Decoding Uncharted Genomic Variations in Acute Myeloid Leukemia Using Long-read Sequencing Technology

Dr. Touati Benoukraf
CRC in Bioinformatics for Personalized Medicine
Faculty of Medicine

Date: October 3, 2022
Time: 1:00pm – 2:00pm.
Room: CSF 1302 

The advent of third-generation long-read sequencing has empowered the characterization of large genomic variations or structural variations (SVs) in humans, which were previously missed by second-generation short-read sequencing. However, due to the high error rate, high cost and low throughput of third-generation sequencing, its utilization in genetic studies or routine clinical investigations remain a challenge. This thesis presents a novel workflow to overcome these limitations to allow cost-efficient and comprehensive discovery of uncharted genomic variants in diseases, notably acute myeloid leukemia (AML). Specifically, we develop a long-read variant calling bioinformatics tool, NanoVar, which is proficient at characterizing SVs accurately at low sequencing depths, thereby reducing cost and labour. NanoVar demonstrates high variant calling sensitivity and precision (F1 > 0.92) amongst existing tools when benchmarked using simulated and real datasets of 4-8X depth.
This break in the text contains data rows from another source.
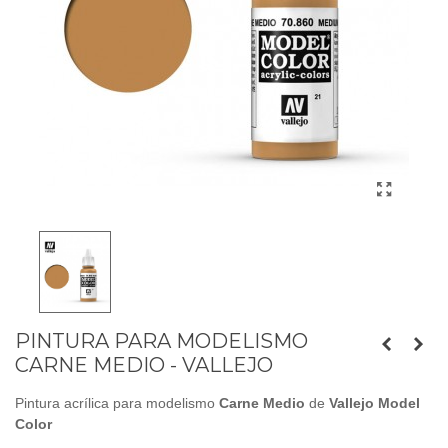
PINTURA PARA MODELISMO
CARNE MEDIO - VALLEJO
Pintura acrílica para modelismo
Carne Medio
de
Vallejo Model
Color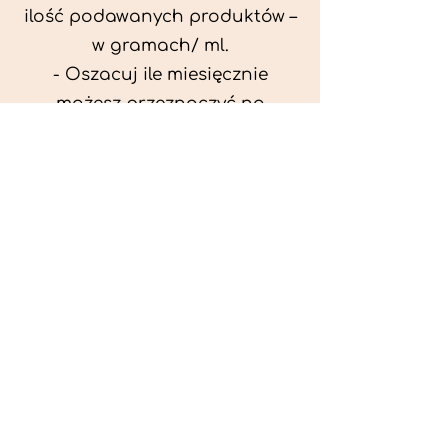
ilość podawanych produktów –
w gramach/ ml.
- Oszacuj ile miesięcznie
możesz przeznaczyć na
wyżywienie zwięrzątka
(niezbędne do ustalenia diety -
każda karma czy mięso
kosztuje różnie).
- Przygotuj krótki opis
problemów zdrowotnych
zwierzęcia. Podać informację
ogólne - imię, rasa, waga oraz
czy zwierzę jest kastrowane.
- W konsultacji online proszę
wyślij zdjęcia zwierzęcia - z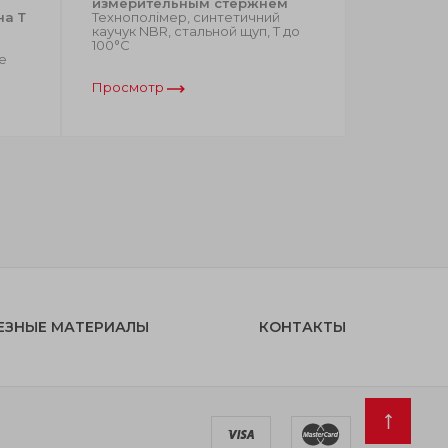
измерительным стержнем
высокого
на Т
Технополімер, синтетичний
бар и Т д
каучук NBR, стальной щуп, Т до
Технополи
100°C
полипропи
е
синтетиче
Просмотр
Просмот
ЕЗНЫЕ МАТЕРИАЛЫ
КОНТАКТЫ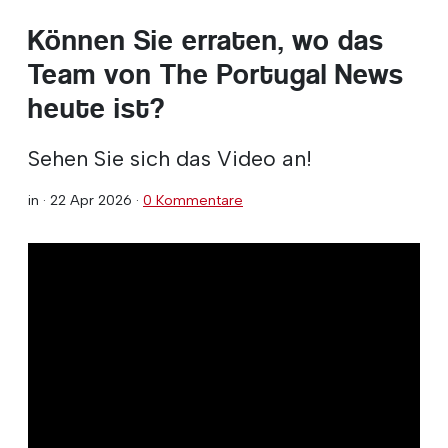
Können Sie erraten, wo das
Team von The Portugal News
heute ist?
Sehen Sie sich das Video an!
in ·
22 Apr 2026
·
0 Kommentare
Leveraging on NanoVar’s capabilities, we seek to identify novel variants in AML, a disease highly associated with large genomic abnormalities. We sequenced the bone marrow mononuclear cells of 11 Asian AML patients and seven healthy donors using the Oxford Nanopore MinION platform (7-11X) and called variants using NanoVar. Using our in-house variant integration and visualization tools, we identified 80 variants that are potentially associated with AML. These variants are present in most AML samples (≥8) but absent in most normal samples (≤1). Among these variants, we discover a retrotransposon (AluYb8) insertion event with a 13 bp target-site duplication located in intron 24 of the DCC gene. This variant is present in 10 out of 11 AML samples but absent in all normal samples. Further research is required to investigate the potential molecular impacts of this insertion. Overall, our work contributes to enhancing the discovery and analysis of large genomic variants by developing three open-source bioinformatics tools. Our AML variant database may serve as a platform for future research into new biomarkers or druggable targets in AML.